Basic probability in Mathlib
How do I define a probability space and two independent random variables in Lean? Should I use IsProbabilityMeasure
or ProbabilityMeasure
?
How do I condition on an event?
This post answers these and other simple questions about how to express probability concepts using Mathlib.
The code examples will not mention imports and will assume that we import Mathlib
in a project that depends on Mathlib.
Many probability related notations are defined in the file Probability/Notation.
Including the following two lines at the beginning of a file after the imports is generally a good idea to work with probability:
open MeasureTheory ProbabilityTheory open scoped ENNReal
The first line opens namespaces, which means that we will be able to omit any MeasureTheory.
prefix from lemma names. We will likewise omit that prefix in this text.
The second line makes some notations available. We'll talk about that further down.
Probability spaces and probability measures
First, in order to work on probability we need a measurable space. We can define a probability measure on such a space as follows.
variable {Ω : Type*} [MeasurableSpace Ω] {P : Measure Ω} [IsProbabilityMeasure P]
The class MeasurableSpace Ω
defines a sigma-algebra on Ω
. We then introduced a measure P
on that sigma-algebra and specified that it should be a probability measure.
If we want to work on ℝ
or another well known type the typeclass inference system will find [MeasurableSpace ℝ]
on its own. We can write simply
variable {P : Measure ℝ} [IsProbabilityMeasure P]
With the code above, we can introduce several probability measures on the same space. When using lemmas and definitions about those measures, we will need to specify which measure we are talking about.
For example, the variance of a random variable X
with respect to the measure P
will be variance X P
.
But perhaps we just want a space with a canonical probability measure, which would be the one used without us having to tell Lean explicitly.
That can be done with the MeasureSpace
class. A MeasureSpace
is a MeasurableSpace
with a canonical measure called volume
.
The probability library of Mathlib defines a notation ℙ
for that measure. We still need to tell that we want it to be a probability measure though.
variable {Ω : Type*} [MeasureSpace Ω] [IsProbabilityMeasure (ℙ : Measure Ω)]

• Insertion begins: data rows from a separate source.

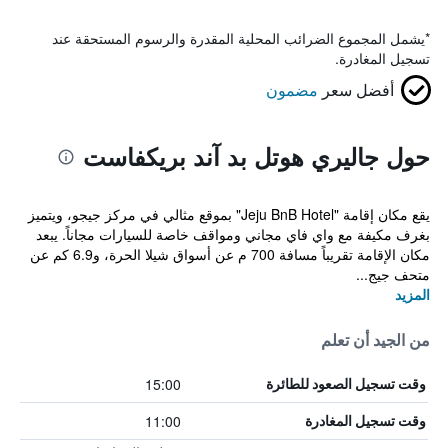
*
يشمل المجموع الضرائب المحلية المقدرة والرسوم المستحقة عند
تسجيل المغادرة.
أفضل سعر
مضمون
حول جاليري هوتل بد آند بريكفاست
يقع مكان إقامة "Jeju BnB Hotel" بموقع مثالي في مركز جيجو، ويتميز
بغرف مكيفة مع واي فاي مجاني ومواقف خاصة للسيارات مجاناً. يبعد
مكان الإقامة تقريباً مسافة 700 م عن أسواق شيلا الحرة، و6.9 كم عن
متحف جيج...
المزيد
من الجيد أن تعلم
15:00
وقت تسجيل الصعود للطائرة
11:00
وقت تسجيل المغادرة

Remark 1: in the code above we can't write only [IsProbabilityMeasure ℙ]
because Lean would then not know to which space the default measure ℙ
refers to.
That will not be necessary when we use ℙ
in proofs because the context will be enough to infer Ω
.
Remark 2: a lemma written for P : Measure Ω
in a MeasurableSpace Ω
will apply for the special measure ℙ
in a MeasureSpace Ω
, but the converse is not true.
Mathlib focuses on generality, hence uses the MeasurableSpace
spelling for its lemmas. In another context, the convenience of MeasureSpace
may be preferable.
IsProbabilityMeasure
vs ProbabilityMeasure
The examples above used {P : Measure Ω} [IsProbabilityMeasure P]

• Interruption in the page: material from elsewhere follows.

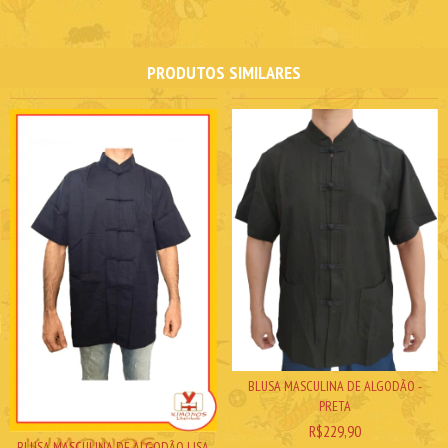
PRODUTOS SIMILARES
BLUSA MASCULINA DE ALGODÃO -
PRETA
R$229,90
BLUSA MASCULINA DE ALGODÃO LISA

to define a probability measure. That's the standard way to do it.
Mathlib also contains a type ProbabilityMeasure Ω
: the subtype of measures that are probability measures.

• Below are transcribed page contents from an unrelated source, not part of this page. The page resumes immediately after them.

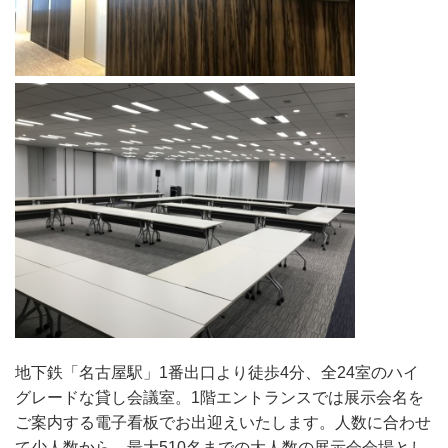
地下鉄「名古屋駅」1番出口より徒歩4分、全24室のハイ
グレードな貸し会議室。
1階エントランスでは展示会名を
ご案内する電子看板でお出迎えいたします。
人数に合わせ
て少人数から、
最大510名までの
大人数の展示会会場とし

The goal of that type is to work on the set of probability measures on Ω
.
In particular, it comes with a topology, the topology of convergence in distribution (weak convergence of measures).
If we don't need to work with that topology, {P : Measure Ω} [IsProbabilityMeasure P]
should be preferred.
Probability of events
An event is a measurable set: there is no special event definition in Mathlib.
The probability of that event is the measure of the set.
A Measure
can be applied to a set like a function and returns a value in ENNReal
(denoted by ℝ≥0∞
, available after open scoped ENNReal
).
example (P : Measure ℝ) (s : Set ℝ) : ℝ≥0∞ := P s
The probability of the event s
is thus P s
.
The type ℝ≥0∞
represents the nonnegative reals and infinity: the measure of a set is a nonnegative real number which in general may be infinite.
If P
is a probability measure, it actually takes only values up to 1.
The tactic simp
knows that a probability measure is finite and will use the lemmas measure_ne_top
or measure_lt_top
to prove that P s ≠ ∞
or P s < ∞
.
The operations on ℝ≥0∞
are not as nicely behaved as on ℝ
: ℝ≥0∞
is not a ring. For example, subtraction truncates to zero.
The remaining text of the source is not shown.